In Weston, have fish and chips at Papas - you won't regret it!


----------



## H1-GBV (Feb 28, 2006)

Mikemoss: We will be "dining out" so Papas is on the list. You couldn't recommend a Chinese could you? (Preferably Take Away!)

Gorselands has its attractions but I would have to take the van into town I guess, as the bus service probably would not be reliable early in the morning? (Need to be in for 8.30am).

Thanks - Gordon


----------



## overthemoon (May 12, 2010)

Sorry Gordon,
Forgot to mention there is a cracking Chinese takeaway next to the pub at Channel View, dos'nt get much better than that does it.


----------



## DJP (May 9, 2005)

> nice site at uphill on the beach at the end of western beach


Not very motorhome friendly. Friend was coming to see us in his Autotrail tag axle (8.5mtr) He had booked previously by phone. When he arrived they refused to let him stay saying "we don't want those things on our site" Nothing to do with the weather or ground conditions. Just plain nasty. They went to a site in Uphll.
Channel View is a way out of Weston being at Brean
Papa's, be prepared to queue and take lots of money, it is a bit pricey.
Football ground is OK unless there is a match on.
Uphill gets my vote.


----------



## reflogoff11 (Jun 8, 2008)

Hi,
The site in Uphill, (the one that all the Weston Golf Club members pass through on their way to the 5th Hole) is a definite no no for Motorhomes. 

Since the owner of the site passed away his wife decided to only allow caravans which stay the whole season.

It is a nice site, and was a loss to us Mechanical People.
Having said that, even when Motorhomes were allowed, none of the caravanners would even return a "Good Morning". 
Stayed there on two occasions, but kicked it into touch after receiving the cold shoulder on both visits.

Echo the remark about Papa`s Fish and Chip Restaurant. Be prepared to lose an arm and a leg.

Barrie.


----------



## H1-GBV (Feb 28, 2006)

Hi all - just a brief report on our successful trip.

We drove to several sites but they were mainly closed, full or unattractive to us.

We ended up staying at Weston AFC (£10pn) which is not visible from the road (Winterstock Rd). You drive into the football ground carpark and get the code to drive through a large locked gate and round the back, next to the training pitch. There is a grass area (large) or hardstanding (tight if more than 3 vehicles, I guess). Shower/toilet etc is in the "Officials" block - quite good, with lots of hot water. Drinking water would require a long hose (or use of bottles etc) and electricity sockets also require long leads.

The clubhouse is available for drinks etc. Local shops are about 1/4 - 1/2 mile away; there are several Chinese takeaways who will deliver (we used Wok, the nearest one - charge £1 - food reasonable quality, good price). Public transport was described as "perhaps"!

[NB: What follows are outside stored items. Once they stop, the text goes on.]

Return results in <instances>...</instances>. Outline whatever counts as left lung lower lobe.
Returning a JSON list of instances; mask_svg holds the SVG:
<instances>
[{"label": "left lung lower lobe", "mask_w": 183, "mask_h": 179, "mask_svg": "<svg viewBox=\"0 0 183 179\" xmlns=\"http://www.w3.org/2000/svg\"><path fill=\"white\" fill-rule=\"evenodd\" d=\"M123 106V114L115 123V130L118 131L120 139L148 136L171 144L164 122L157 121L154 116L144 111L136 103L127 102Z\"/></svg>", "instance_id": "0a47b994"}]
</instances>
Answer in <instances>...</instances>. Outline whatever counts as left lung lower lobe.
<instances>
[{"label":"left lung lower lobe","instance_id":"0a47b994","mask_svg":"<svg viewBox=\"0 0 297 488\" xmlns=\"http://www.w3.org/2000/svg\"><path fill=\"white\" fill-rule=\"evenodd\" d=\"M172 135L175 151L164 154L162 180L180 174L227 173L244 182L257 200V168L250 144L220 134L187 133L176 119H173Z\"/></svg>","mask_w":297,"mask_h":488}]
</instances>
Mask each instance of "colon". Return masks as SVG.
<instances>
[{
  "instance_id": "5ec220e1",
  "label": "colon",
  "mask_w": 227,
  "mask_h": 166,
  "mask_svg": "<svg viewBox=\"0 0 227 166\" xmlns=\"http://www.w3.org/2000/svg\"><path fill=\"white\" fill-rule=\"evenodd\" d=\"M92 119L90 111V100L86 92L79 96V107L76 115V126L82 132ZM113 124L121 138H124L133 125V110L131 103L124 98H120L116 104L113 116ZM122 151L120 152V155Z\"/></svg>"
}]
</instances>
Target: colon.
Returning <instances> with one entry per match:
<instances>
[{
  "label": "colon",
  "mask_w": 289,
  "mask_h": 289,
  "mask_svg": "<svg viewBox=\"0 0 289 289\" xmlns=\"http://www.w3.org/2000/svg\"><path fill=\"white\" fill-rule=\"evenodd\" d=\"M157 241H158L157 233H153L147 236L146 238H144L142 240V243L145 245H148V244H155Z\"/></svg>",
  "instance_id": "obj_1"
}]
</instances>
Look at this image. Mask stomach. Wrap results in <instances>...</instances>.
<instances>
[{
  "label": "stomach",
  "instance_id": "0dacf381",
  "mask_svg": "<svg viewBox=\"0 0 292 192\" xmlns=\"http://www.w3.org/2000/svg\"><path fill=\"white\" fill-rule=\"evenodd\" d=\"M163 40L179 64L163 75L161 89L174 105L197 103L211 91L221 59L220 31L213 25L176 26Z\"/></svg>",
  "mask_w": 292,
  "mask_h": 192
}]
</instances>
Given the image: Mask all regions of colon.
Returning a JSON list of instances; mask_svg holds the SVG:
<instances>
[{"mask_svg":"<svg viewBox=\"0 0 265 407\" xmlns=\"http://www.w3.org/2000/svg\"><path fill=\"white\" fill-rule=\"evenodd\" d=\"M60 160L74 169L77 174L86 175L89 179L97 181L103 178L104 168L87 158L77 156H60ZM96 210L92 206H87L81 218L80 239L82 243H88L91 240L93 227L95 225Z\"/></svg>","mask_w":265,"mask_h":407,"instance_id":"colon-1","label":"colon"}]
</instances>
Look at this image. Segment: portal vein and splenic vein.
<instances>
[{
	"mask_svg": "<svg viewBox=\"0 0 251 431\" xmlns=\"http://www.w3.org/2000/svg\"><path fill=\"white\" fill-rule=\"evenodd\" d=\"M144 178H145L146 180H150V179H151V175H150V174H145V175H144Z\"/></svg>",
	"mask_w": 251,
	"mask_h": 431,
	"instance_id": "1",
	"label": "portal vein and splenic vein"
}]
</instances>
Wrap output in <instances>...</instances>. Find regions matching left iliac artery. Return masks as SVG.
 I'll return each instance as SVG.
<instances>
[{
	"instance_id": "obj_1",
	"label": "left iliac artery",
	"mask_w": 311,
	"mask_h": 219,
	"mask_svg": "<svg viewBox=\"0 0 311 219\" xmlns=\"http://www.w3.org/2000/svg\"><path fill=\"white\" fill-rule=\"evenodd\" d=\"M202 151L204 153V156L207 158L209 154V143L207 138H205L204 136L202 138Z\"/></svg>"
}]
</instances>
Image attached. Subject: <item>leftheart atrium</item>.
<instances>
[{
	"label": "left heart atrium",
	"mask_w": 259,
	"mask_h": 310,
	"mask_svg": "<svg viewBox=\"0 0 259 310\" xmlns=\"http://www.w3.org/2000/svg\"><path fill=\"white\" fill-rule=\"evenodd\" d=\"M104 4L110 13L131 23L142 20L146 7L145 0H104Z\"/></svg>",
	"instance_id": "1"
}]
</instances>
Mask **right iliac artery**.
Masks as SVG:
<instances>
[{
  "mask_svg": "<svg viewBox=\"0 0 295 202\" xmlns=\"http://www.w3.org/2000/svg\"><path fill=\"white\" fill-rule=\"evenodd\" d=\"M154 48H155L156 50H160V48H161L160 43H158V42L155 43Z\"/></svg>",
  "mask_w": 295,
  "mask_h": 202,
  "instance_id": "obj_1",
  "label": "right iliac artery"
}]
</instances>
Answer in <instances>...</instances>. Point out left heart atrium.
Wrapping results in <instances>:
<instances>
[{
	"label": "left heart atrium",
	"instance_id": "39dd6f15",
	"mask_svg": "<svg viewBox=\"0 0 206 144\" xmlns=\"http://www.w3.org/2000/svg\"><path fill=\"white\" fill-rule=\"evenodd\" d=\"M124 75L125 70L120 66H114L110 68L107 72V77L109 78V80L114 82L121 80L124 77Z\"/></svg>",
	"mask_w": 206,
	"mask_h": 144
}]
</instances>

We gave Papas a miss and bought from the local estate chippy - bit of a mistake as cars were parked very haphazardly, not expecting a "large" (6m!) vehicle to want to get through the gaps. The locals were not very communicative and eventually I used TomTom to escape (normally my sense of direction is excellent).

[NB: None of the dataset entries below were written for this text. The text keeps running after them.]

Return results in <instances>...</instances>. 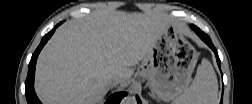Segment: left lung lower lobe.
<instances>
[{"mask_svg":"<svg viewBox=\"0 0 252 104\" xmlns=\"http://www.w3.org/2000/svg\"><path fill=\"white\" fill-rule=\"evenodd\" d=\"M191 28L197 33V35L214 51V53H215V56H216V58H217V64H218V66H219V68H220V59H219V56H218V53H217V51H216V49H215V47H214V45L212 44V41H211V39H210V37L207 35V34H205L204 32H202L198 27H196V26H194V25H191ZM222 98H223V96H222ZM222 98H221V103H222ZM137 103L138 104H141V101H140V99H139V97L137 96Z\"/></svg>","mask_w":252,"mask_h":104,"instance_id":"0a47b994","label":"left lung lower lobe"}]
</instances>
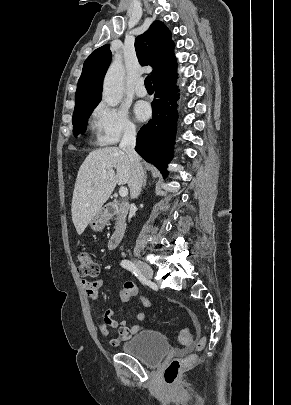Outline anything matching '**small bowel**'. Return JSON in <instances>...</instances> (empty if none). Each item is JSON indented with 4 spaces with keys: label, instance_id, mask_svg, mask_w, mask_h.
Segmentation results:
<instances>
[{
    "label": "small bowel",
    "instance_id": "1",
    "mask_svg": "<svg viewBox=\"0 0 291 405\" xmlns=\"http://www.w3.org/2000/svg\"><path fill=\"white\" fill-rule=\"evenodd\" d=\"M82 285L85 289L86 296L89 299L96 300L98 297L99 289L104 285V279L101 278L94 281L83 279ZM189 316L193 321L195 327L199 328V323L195 314L189 311ZM137 319L138 321H143L145 319V314L143 312H139L137 314ZM109 328L117 329L118 335L111 337ZM99 329L106 338H109V343L112 346H118L121 342L128 340L134 334L138 333L141 327L139 324L133 325L132 327H128L127 322L125 320L117 321L115 319L114 311L108 309L99 318Z\"/></svg>",
    "mask_w": 291,
    "mask_h": 405
}]
</instances>
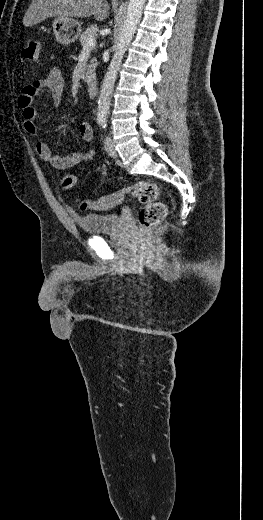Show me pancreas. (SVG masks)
Instances as JSON below:
<instances>
[{"instance_id": "cf45deb5", "label": "pancreas", "mask_w": 263, "mask_h": 520, "mask_svg": "<svg viewBox=\"0 0 263 520\" xmlns=\"http://www.w3.org/2000/svg\"><path fill=\"white\" fill-rule=\"evenodd\" d=\"M98 28L97 25L89 26L82 34L80 35V43L82 47H86L87 42L90 38H94L97 35ZM96 66V58L91 60V64L87 67V72L85 74V82H89L91 77L93 76L94 68Z\"/></svg>"}]
</instances>
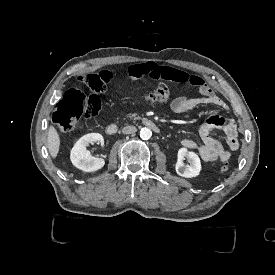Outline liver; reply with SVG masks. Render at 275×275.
<instances>
[{"label": "liver", "instance_id": "obj_1", "mask_svg": "<svg viewBox=\"0 0 275 275\" xmlns=\"http://www.w3.org/2000/svg\"><path fill=\"white\" fill-rule=\"evenodd\" d=\"M61 145L60 134L54 125H49L47 133V148L52 159H56Z\"/></svg>", "mask_w": 275, "mask_h": 275}]
</instances>
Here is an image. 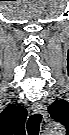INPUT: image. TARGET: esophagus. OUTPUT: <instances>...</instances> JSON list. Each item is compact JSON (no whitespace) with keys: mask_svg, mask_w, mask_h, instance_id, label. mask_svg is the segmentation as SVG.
Masks as SVG:
<instances>
[{"mask_svg":"<svg viewBox=\"0 0 69 135\" xmlns=\"http://www.w3.org/2000/svg\"><path fill=\"white\" fill-rule=\"evenodd\" d=\"M32 109L35 113H40L45 116L46 108L42 103L33 104Z\"/></svg>","mask_w":69,"mask_h":135,"instance_id":"esophagus-1","label":"esophagus"}]
</instances>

Parking on the sea front seemed limited, with "car" spaces described as under 1.25t (I think), although we did pass one MH stretching across 4 "90deg to path" spaces by being "parallel". We parked on the beach but didn't buy a ticket (nor did anyone else).

After a hectic rush down the motorway on Thursday, we took the pretty way back via Cheddar Gorge, Caen Hill locks (closed for re-piling) and Aylesbury.

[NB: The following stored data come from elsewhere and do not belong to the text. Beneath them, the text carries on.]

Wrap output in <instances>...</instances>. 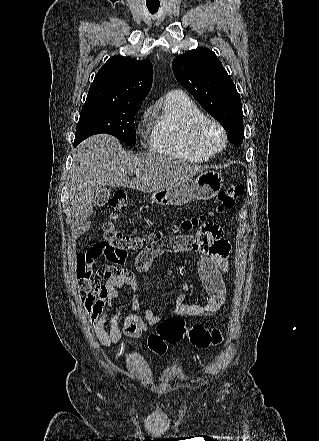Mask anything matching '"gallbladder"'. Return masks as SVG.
Here are the masks:
<instances>
[{"mask_svg":"<svg viewBox=\"0 0 319 441\" xmlns=\"http://www.w3.org/2000/svg\"><path fill=\"white\" fill-rule=\"evenodd\" d=\"M110 189L106 187H102L96 194V198L94 200V204L97 206H103L107 203L110 197Z\"/></svg>","mask_w":319,"mask_h":441,"instance_id":"1","label":"gallbladder"}]
</instances>
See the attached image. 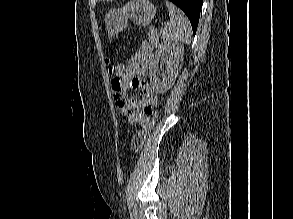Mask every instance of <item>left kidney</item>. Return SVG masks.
Returning a JSON list of instances; mask_svg holds the SVG:
<instances>
[{"instance_id":"left-kidney-1","label":"left kidney","mask_w":293,"mask_h":219,"mask_svg":"<svg viewBox=\"0 0 293 219\" xmlns=\"http://www.w3.org/2000/svg\"><path fill=\"white\" fill-rule=\"evenodd\" d=\"M183 54L184 47L178 43L164 41L160 44L149 65L150 85L156 93H165L172 87L181 68ZM162 58L166 62V71L160 78L157 72Z\"/></svg>"}]
</instances>
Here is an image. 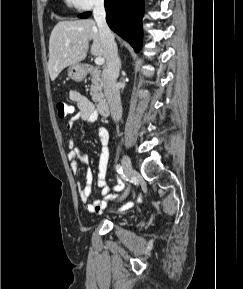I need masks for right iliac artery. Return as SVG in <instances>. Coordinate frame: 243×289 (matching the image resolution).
Here are the masks:
<instances>
[{
  "label": "right iliac artery",
  "mask_w": 243,
  "mask_h": 289,
  "mask_svg": "<svg viewBox=\"0 0 243 289\" xmlns=\"http://www.w3.org/2000/svg\"><path fill=\"white\" fill-rule=\"evenodd\" d=\"M116 171H117L119 174H122V173H123V169H122L121 165H119V164L116 165Z\"/></svg>",
  "instance_id": "right-iliac-artery-1"
}]
</instances>
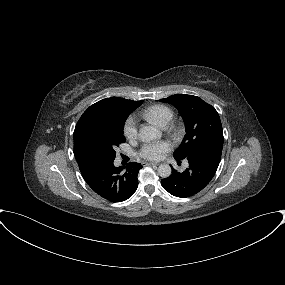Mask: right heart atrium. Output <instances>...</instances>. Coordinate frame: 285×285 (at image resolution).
<instances>
[{
	"instance_id": "right-heart-atrium-1",
	"label": "right heart atrium",
	"mask_w": 285,
	"mask_h": 285,
	"mask_svg": "<svg viewBox=\"0 0 285 285\" xmlns=\"http://www.w3.org/2000/svg\"><path fill=\"white\" fill-rule=\"evenodd\" d=\"M123 134L128 140H135L138 135V120L134 115H129L123 124Z\"/></svg>"
}]
</instances>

A decent trip so thanks again for everyone's comments - Gordon


----------



## LadyJ (May 9, 2005)

Hi Gordon


You passed us on the M5 on Thursday I reconised your number plate  

Glad you found the AFC ok



Jacquie


----------



## H1-GBV (Feb 28, 2006)

Hi Jacqui

Amazingly we didn't see a single motorhome (nor car*van) on the road from Norwich to Birmingham. Then suddenly there were a lot heading north on M42/M5 and a couple going south (but obviously all at reasonably similar speeds, so you don't see that many).

We stopped at services just north of Bristol for lunch and pulled in next to a MH. They later pulled in to AFC to spend the night next to us, just the 2 units.

He was a keen organist and Weston-s-Mare organ club holds monthly meetings at AFC - £5 for visitors. Obviously attractive - like pitching on a pub car park but with guaranteed entertainment! Last week it was Robert Wolfe, from Thursford, who was entertaining, and very good he was too, during rehersal (we were eating our take-away so didn't get to the show).

Perhaps we'll pass again soon - Gordon


----------